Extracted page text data

====================

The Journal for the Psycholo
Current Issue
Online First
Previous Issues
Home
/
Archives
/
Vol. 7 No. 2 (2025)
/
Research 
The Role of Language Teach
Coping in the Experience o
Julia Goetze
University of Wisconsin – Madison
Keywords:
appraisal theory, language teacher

====================

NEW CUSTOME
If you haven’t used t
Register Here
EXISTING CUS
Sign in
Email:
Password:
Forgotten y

====================

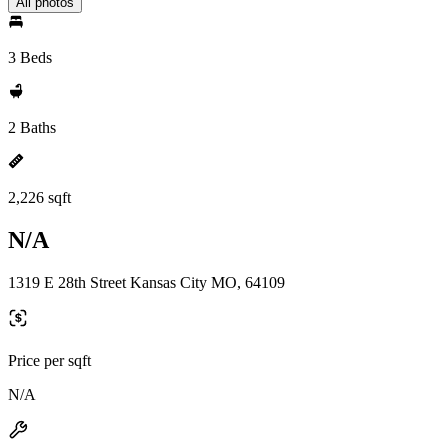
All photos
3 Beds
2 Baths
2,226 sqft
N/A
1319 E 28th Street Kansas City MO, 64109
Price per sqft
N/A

====================

# WHAT YOU ARE ASKED TO DO:
Among the entries above, the lines between the ones containing "The Journal for the Psycholo" and "appraisal theory, language teacher", inclusive, are to be transcribed exactly. No other line is to be given.

# RESPONSE:
The Journal for the Psycholo
Current Issue
Online First
Previous Issues
Home
/
Archives
/
Vol. 7 No. 2 (2025)
/
Research 
The Role of Language Teach
Coping in the Experience o
Julia Goetze
University of Wisconsin – Madison
Keywords:
appraisal theory, language teacher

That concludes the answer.